--- Materials provided ---
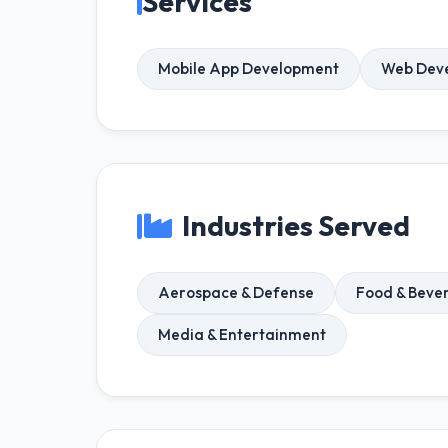
Services
Mobile App Development
Web Dev
Industries Served
Aerospace & Defense
Food & Beve
Media & Entertainment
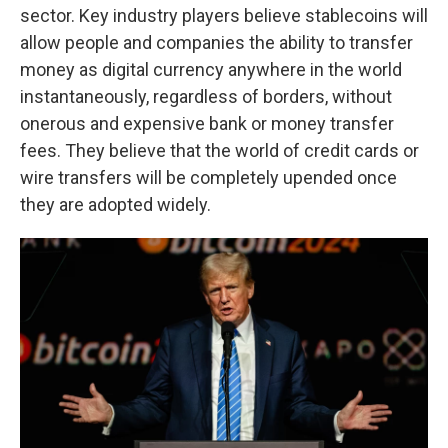
sector. Key industry players believe stablecoins will
allow people and companies the ability to transfer
money as digital currency anywhere in the world
instantaneously, regardless of borders, without
onerous and expensive bank or money transfer
fees. They believe that the world of credit cards or
wire transfers will be completely upended once
they are adopted widely.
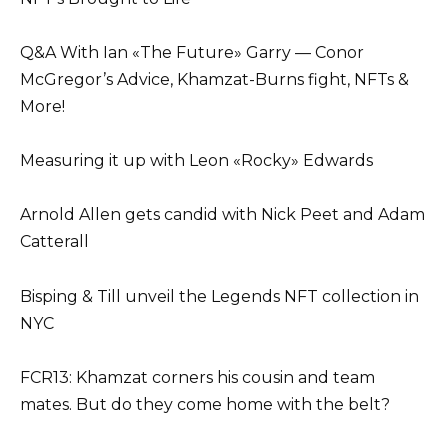
Q&A With Ian «The Future» Garry — Conor
McGregor’s Advice, Khamzat-Burns fight, NFTs &
More!
Measuring it up with Leon «Rocky» Edwards
Arnold Allen gets candid with Nick Peet and Adam
Catterall
Bisping & Till unveil the Legends NFT collection in
NYC
FCR13: Khamzat corners his cousin and team
mates. But do they come home with the belt?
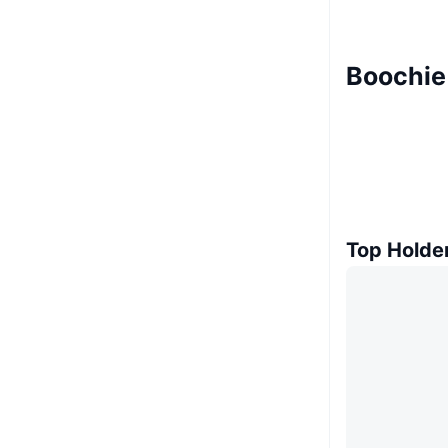
Boochie
Top Holde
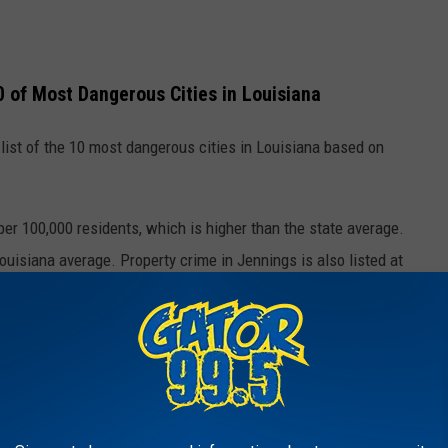
0 of Most Dangerous Cities in Louisiana
 list of the 10 most dangerous cities in Louisiana based on
per 100,000 residents, which is higher than the state average.
ouisiana average. Property crime in Jennings is also listed at
 includes things like theft, burglary, and car break-ins.
ies such as Baton Rouge, New Orleans, Monroe, Alexandria, and
 in the state for violent crime rates.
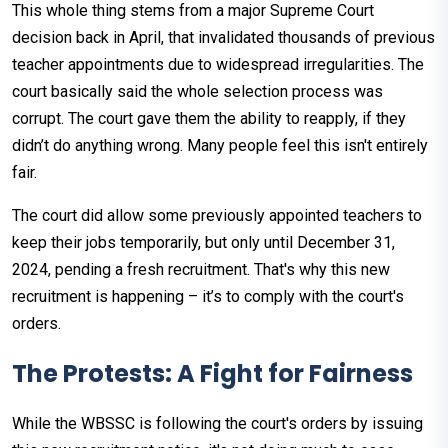
This whole thing stems from a major Supreme Court
decision back in April, that invalidated thousands of previous
teacher appointments due to widespread irregularities. The
court basically said the whole selection process was
corrupt. The court gave them the ability to reapply, if they
didn’t do anything wrong. Many people feel this isn't entirely
fair.
The court did allow some previously appointed teachers to
keep their jobs temporarily, but only until December 31,
2024, pending a fresh recruitment. That's why this new
recruitment is happening – it’s to comply with the court's
orders.
The Protests: A Fight for Fairness
While the WBSSC is following the court's orders by issuing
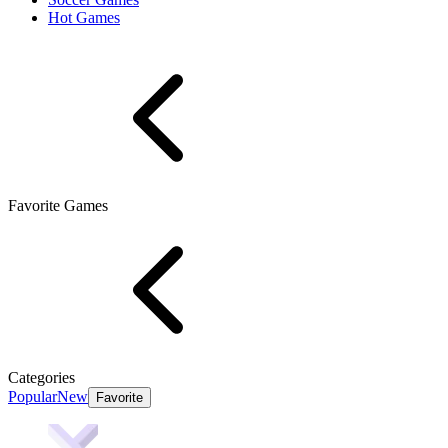
Hot Games
Favorite Games
Categories
Popular
New
Favorite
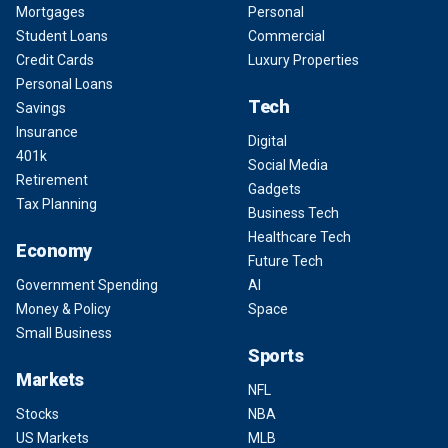
Mortgages
Personal
Student Loans
Commercial
Credit Cards
Luxury Properties
Personal Loans
Tech
Savings
Insurance
Digital
401k
Social Media
Retirement
Gadgets
Tax Planning
Business Tech
Healthcare Tech
Economy
Future Tech
Government Spending
AI
Money & Policy
Space
Small Business
Sports
Markets
NFL
Stocks
NBA
US Markets
MLB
---
Once the images are removed, print the remaining data exactly as it appears above.

Services
Mobile App Development
Web Dev
Industries Served
Aerospace & Defense
Food & Beve
Media & Entertainment
sector. Key industry players believe stablecoins will
allow people and companies the ability to transfer
money as digital currency anywhere in the world
instantaneously, regardless of borders, without
onerous and expensive bank or money transfer
fees. They believe that the world of credit cards or
wire transfers will be completely upended once
they are adopted widely.
Q&A With Ian «The Future» Garry — Conor
McGregor’s Advice, Khamzat-Burns fight, NFTs &
More!
Measuring it up with Leon «Rocky» Edwards
Arnold Allen gets candid with Nick Peet and Adam
Catterall
Bisping & Till unveil the Legends NFT collection in
NYC
FCR13: Khamzat corners his cousin and team
mates. But do they come home with the belt?
Boochie
Top Holde
0 of Most Dangerous Cities in Louisiana
 list of the 10 most dangerous cities in Louisiana based on
per 100,000 residents, which is higher than the state average.
ouisiana average. Property crime in Jennings is also listed at
 includes things like theft, burglary, and car break-ins.
ies such as Baton Rouge, New Orleans, Monroe, Alexandria, and
 in the state for violent crime rates.
This whole thing stems from a major Supreme Court
decision back in April, that invalidated thousands of previous
teacher appointments due to widespread irregularities. The
court basically said the whole selection process was
corrupt. The court gave them the ability to reapply, if they
didn’t do anything wrong. Many people feel this isn't entirely
fair.
The court did allow some previously appointed teachers to
keep their jobs temporarily, but only until December 31,
2024, pending a fresh recruitment. That's why this new
recruitment is happening – it’s to comply with the court's
orders.
The Protests: A Fight for Fairness
While the WBSSC is following the court's orders by issuing
Hot Games
Favorite Games
Categories
Popular
New
Favorite
Mortgages
Personal
Student Loans
Commercial
Credit Cards
Luxury Properties
Personal Loans
Tech
Savings
Insurance
Digital
401k
Social Media
Retirement
Gadgets
Tax Planning
Business Tech
Healthcare Tech
Economy
Future Tech
Government Spending
AI
Money & Policy
Space
Small Business
Sports
Markets
NFL
Stocks
NBA
US Markets
MLB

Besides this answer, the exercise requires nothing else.